Dunque le coordinate di un racconto lungo, o romanzo breve se preferite, formato da 136 pagine, in cui Blackwood plasma una storia incentrata sulla lotta tra due tipologie di amore: quello fraterno e quello per una donna. La visione che ne esce fuori è di incompatibilità, in un'interpretazione alquanto pessimista che non lascia spazio a soluzioni di compromesso.
The Lost Valley è così un romanzo atipico nella narrativa di Blackwood, una storia dove la componente fantastica è di mero contorno, atmosferica verrebbe da dire, e dove invece entrano in gioco, con stile estremamente romantico e fatalistico, emozioni proprie della vita di tutti i giorni. Il vero amore è una scossa che rivoluziona i rapporti, che scuote gli equilibri e getta in una piacevole sensazione di incertezza che morde il cuore e indebolisce la ragione.

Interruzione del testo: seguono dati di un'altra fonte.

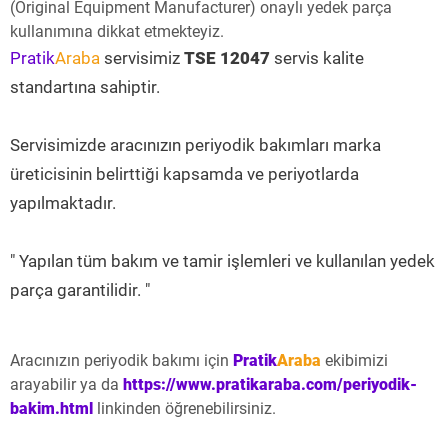
(Original Equipment Manufacturer) onaylı yedek parça
kullanımına dikkat etmekteyiz.
Pratik
Araba
servisimiz
TSE 12047
servis kalite
standartına sahiptir.
Servisimizde aracınızın periyodik bakımları marka
üreticisinin belirttiği kapsamda ve periyotlarda
yapılmaktadır.
" Yapılan tüm bakım ve tamir işlemleri ve kullanılan yedek
parça garantilidir. "
Aracınızın periyodik bakımı için
Pratik
Araba
ekibimizi
arayabilir ya da
https://www.pratikaraba.com/periyodik-
bakim.html
linkinden öğrenebilirsiniz.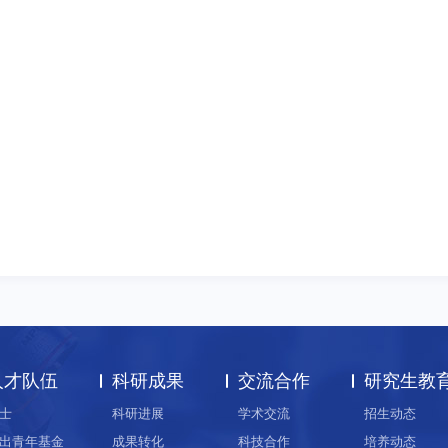
人才队伍
科研成果
交流合作
研究生教
士
科研进展
学术交流
招生动态
出青年基金
成果转化
科技合作
培养动态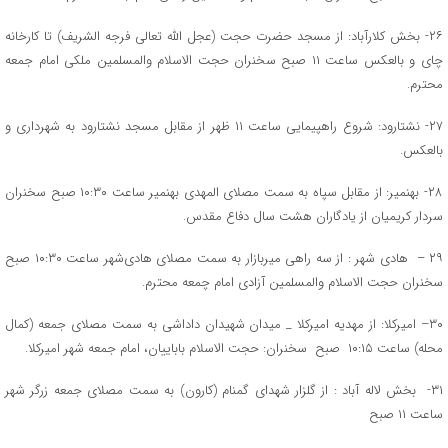
۲۶- بخش کلارآباد: از مسجد حضرت حجت (عجل الله تعالی فرجه الشریف) تا کارخانه
چای و بالعکس ساعت ۱۱ صبح سخنران حجت الاسلام والمسلمین ملکی امام جمعه
محترم.
۲۷- نشتارود: شروع راهپیمایی ساعت ۱۱ ظهر از مقابل مسجد نشتارود به شهرداری و
بالعکس.
۲۸- بهنمیر: از مقابل سپاه به سمت مصلای المهدی بهنمیر ساعت ۱۰:۳۰ صبح سخنران
سردار کریمیان از یادگاران هشت سال دفاع مقدس.
۲۹ – هادی شهر : از سه راهی میربازار به‌ سمت مصلای هادی‌شهر ساعت ۱۰:۳۰ صبح
سخنران حجت الاسلام والمسلمین آزادی امام چمعه محترم.
۳۰– امیرکلا: از مهدیه امیرکلا _ میدان شهیدان داداشی به سمت مصلای جمعه (کمال
محله) ساعت ۱۰:۱۵ صبح سخنران: حجت الاسلام باباییان، امام جمعه شهر امیرکلا.
۳۱- بخش لاله آباد : از گلزار شهدای گمنام (کارون) به سمت مصلای جمعه زرگر شهر
ساعت ۱۱ صبح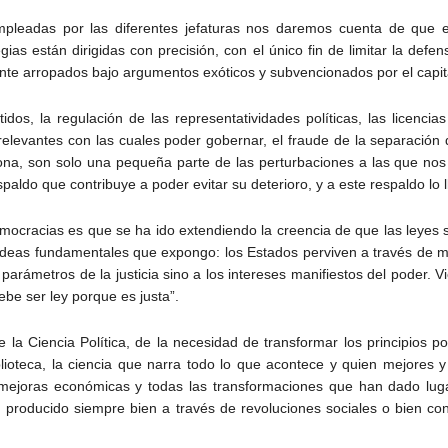
mpleadas por las diferentes jefaturas nos daremos cuenta de que 
egias están dirigidas con precisión, con el único fin de limitar la def
te arropados bajo argumentos exóticos y subvencionados por el capital 
idos, la regulación de las representatividades políticas, las licencia
relevantes con las cuales poder gobernar, el fraude de la separación
na, son solo una pequeña parte de las perturbaciones a las que no
paldo que contribuye a poder evitar su deterioro, y a este respaldo l
ocracias es que se ha ido extendiendo la creencia de que las leyes s
ideas fundamentales que expongo: los Estados perviven a través de me
parámetros de la justicia sino a los intereses manifiestos del poder.
ebe ser ley porque es justa”.
e la Ciencia Política, de la necesidad de transformar los principios p
blioteca, la ciencia que narra todo lo que acontece y quien mejores
as mejoras económicas y todas las transformaciones que han dado lug
n producido siempre bien a través de revoluciones sociales o bien c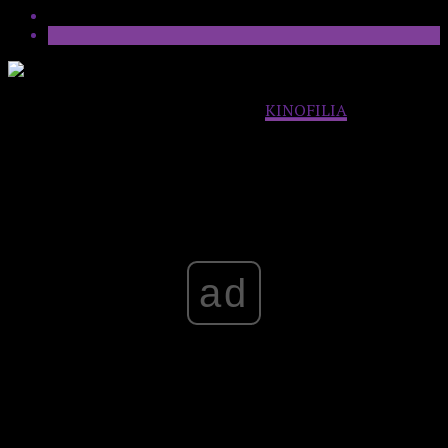
Tekst ukazał się wcześniej na blogu
KINOFILIA
Advertisement
ad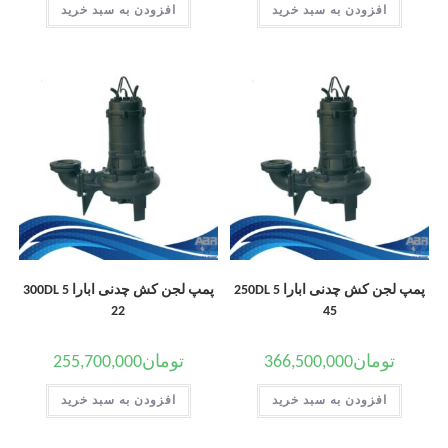
افزودن به سبد خرید
افزودن به سبد خرید
پمپ لجن کش چدنی ابارا 250DL 5
پمپ لجن کش چدنی ابارا 300DL 5
22
45
تومان
366,500,000
تومان
255,700,000
افزودن به سبد خرید
افزودن به سبد خرید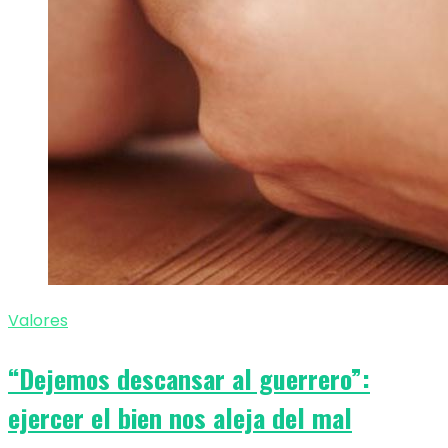
Valores
“Dejemos descansar al guerrero”:
ejercer el bien nos aleja del mal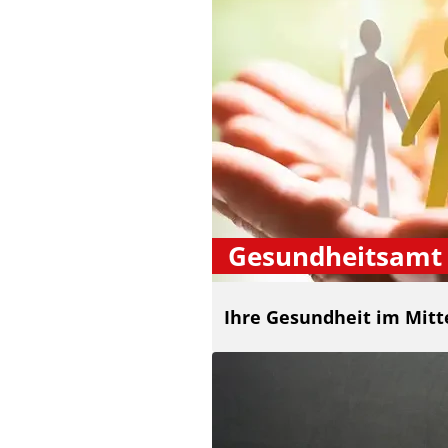
Gesundheitsamt
Ihre Gesundheit im Mitt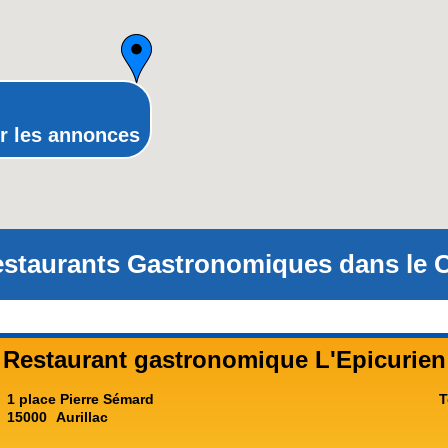
Poitou-Charentes
Provence-Alpes-Côte-d'Azur(p
Rhône-Alpes
r les annonces
staurants Gastronomiques dans le C
Restaurant gastronomique L'Epicurien
1 place Pierre Sémard
T
15000
Aurillac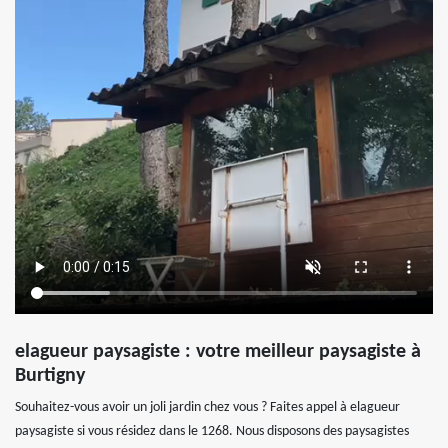
elagueur paysagiste : votre meilleur paysagiste à
Burtigny
Souhaitez-vous avoir un joli jardin chez vous ? Faites appel à elagueur
paysagiste si vous résidez dans le 1268. Nous disposons des paysagistes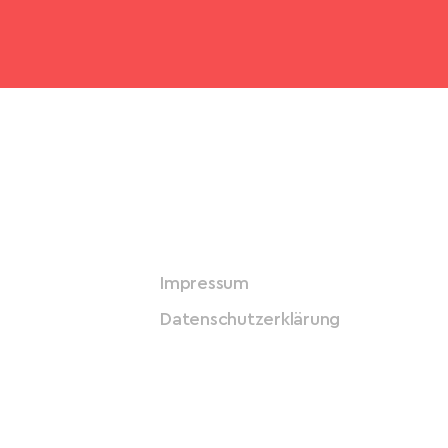
Impressum
Datenschutzerklärung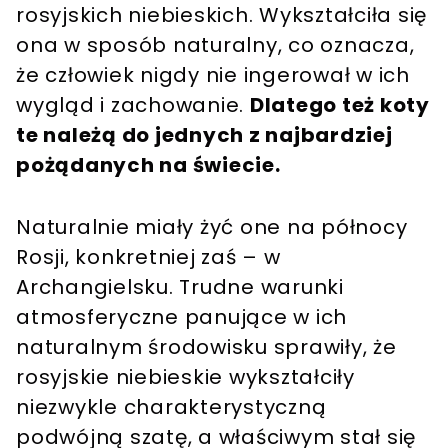
rosyjskich niebieskich. Wykształciła się
ona w sposób naturalny, co oznacza,
że człowiek nigdy nie ingerował w ich
wygląd i zachowanie.
Dlatego też koty
te należą do jednych z najbardziej
pożądanych na świecie.
Naturalnie miały żyć one na północy
Rosji, konkretniej zaś – w
Archangielsku. Trudne warunki
atmosferyczne panujące w ich
naturalnym środowisku sprawiły, że
rosyjskie niebieskie wykształciły
niezwykle charakterystyczną
podwójną szatę, a właściwym stał się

Lo stile è ricercato, seppur non eccessivamente lirico, un po' appesantito da una traduzione che non taglia gli avverbi e ricorre alle "d" eufoniche anche quando non dovrebbe (cosa di minimo conto, ma che segnaliamo). Il ritmo è lento e non adatto ai lettori alla ricerca dell'azione. Non è un testo per fan del terrore o dell'esoterico, ma una storia di un amore tragico che per sbocciare in rosa pretende un sacrificio di inestimabile valore. Un modo come un altro per dire che ogni cosa ha un suo prezzo e che al mondo si devono saper fare, anche rischiando la morte, le scelte giuste per la felicità propria e di chi ci sta intorno.

Un giovane
ALGERNON BLACKWOOD.

"Lei gli stava tessendo una rete intorno, una rete d'amore che fa credere a un uomo di agire liberamente, ma che in realtà lo costringe a comportarsi secondo le forze inevitabili dell'amore che sanno smuovere mari e monti."